AMD hasn't even got 20nm products on the roadmap, and consoles would not be first priority for such a shrink.


Well before they can reach 20nm they actually have to release something that uses 22nm which is a regular size and not a half-note.

Actually the names of nodes have nothing to do with the size of anything, and in terms of rough tech equivalence, 20nm IS 22nm. Half nodes no longer exist. Also Intel 22nm is superior to TSMC and GF 20nm because it's non-planar.

And then the interesting thing is going to be that TSMC 16nm and GF 14nmXM will not actually be much smaller than 20nm, but cost a lot more.

Not to mention Samsung advertises it's "nodes" wierdly.
I.E. It advertised it's new "10nm class technology" which puts it anywhere from 10nm to 19nm. (That's for NAND.)

You are indeed wrong on the part that half-nodes no longer exist though.
Half nodes are those that are not defined by the ITRS or "International Technology Roadmap for Semiconductors""

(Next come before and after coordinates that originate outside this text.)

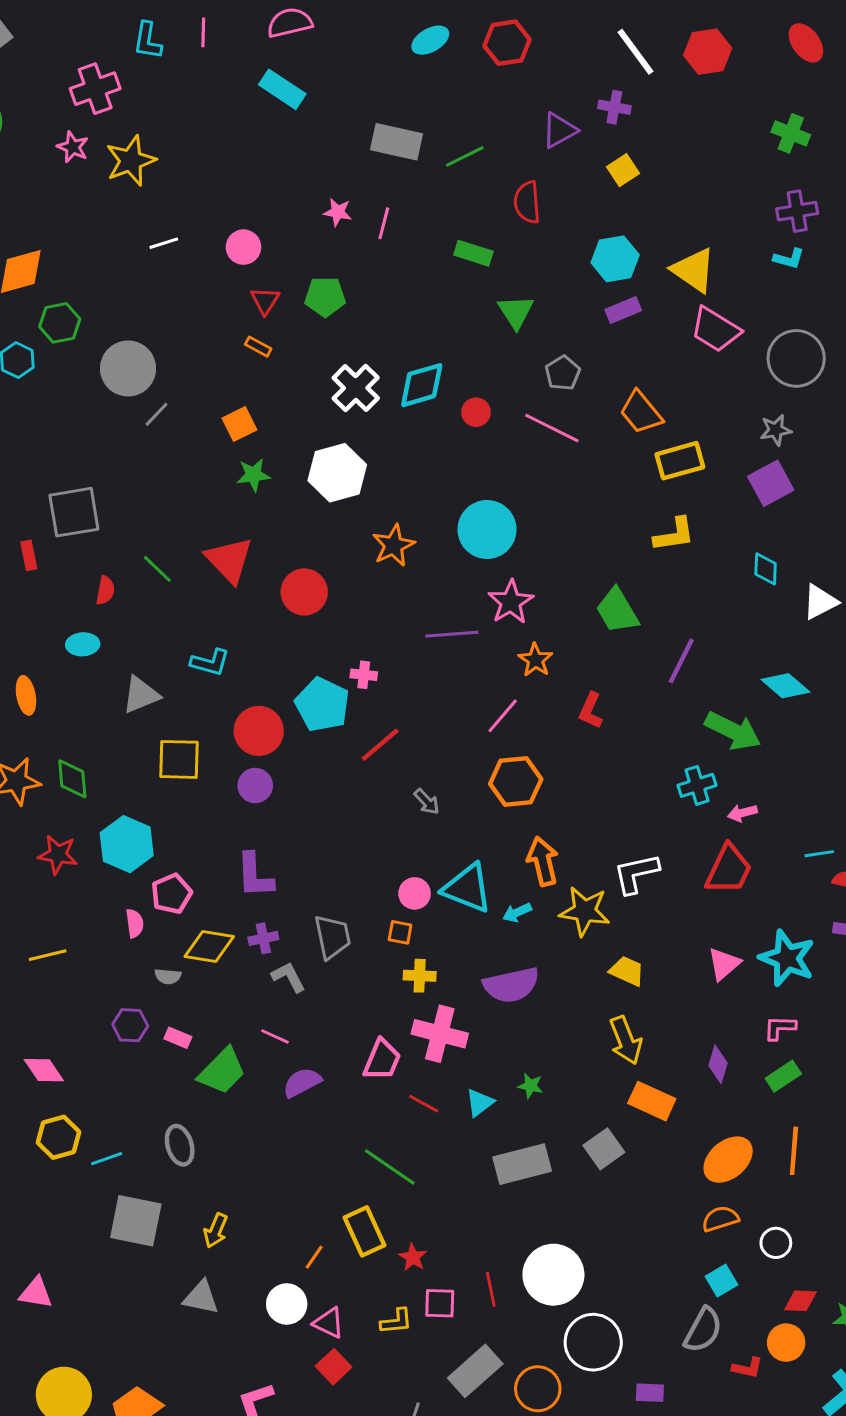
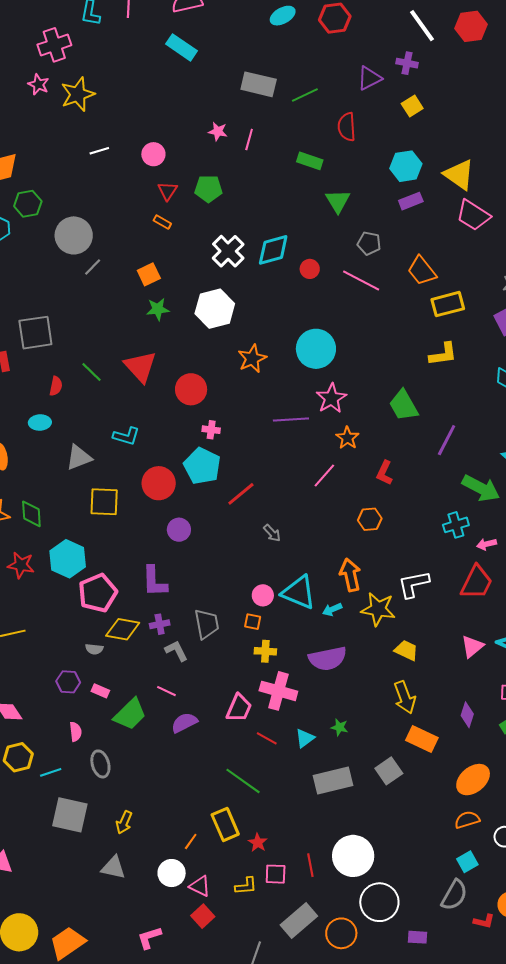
gray pentagon: (563, 373) -> (369, 243), turned -30
pink cross: (364, 675) -> (211, 430), moved
orange hexagon: (516, 782) -> (370, 519), moved, size x0.7
purple circle: (255, 786) -> (179, 530), moved
pink pentagon: (172, 894) -> (98, 593), size x1.4
pink semicircle: (135, 923) -> (76, 732), moved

For instance, 65nm, 45nm, 32nm, 22nm, 16nm and 11nm are classed as full nodes as specified by the ITRS.
Half nodes are 55nm, 40nm, 28nm, 20nm, 14nm and 10nm.

In general CPU's from the likes of Intel are always on a full node, sometimes the chipset or other chips may be on a half-node like in the case of AMD's 780 and 880 chipsets .
Traditionally SOC's from the likes of ARM, and in some cases... AMD APU's as well as GPU's are usually on what is called the "half node".
Intel historically used to keep it's chipsets on a node or two behind it's latest fabrication process in order to give the old fabs something to do as an idle fab is wasted money.

Right now the consoles are using 28nm or a "half node" eventually they will move to "20nm" in the next stepping, that probably likely won't happen untill 2015 however because of yield and power characteristics.
nVidia and AMD will likely sample it first and take the hit on their high-end GPU's untill the kinks are worked out.

And everyone knows Intel is the masters at playing the game of fabs. :)
They won't be beaten on that front any time soon, it's literally the only thing that's allowing Atom to go up against ARM.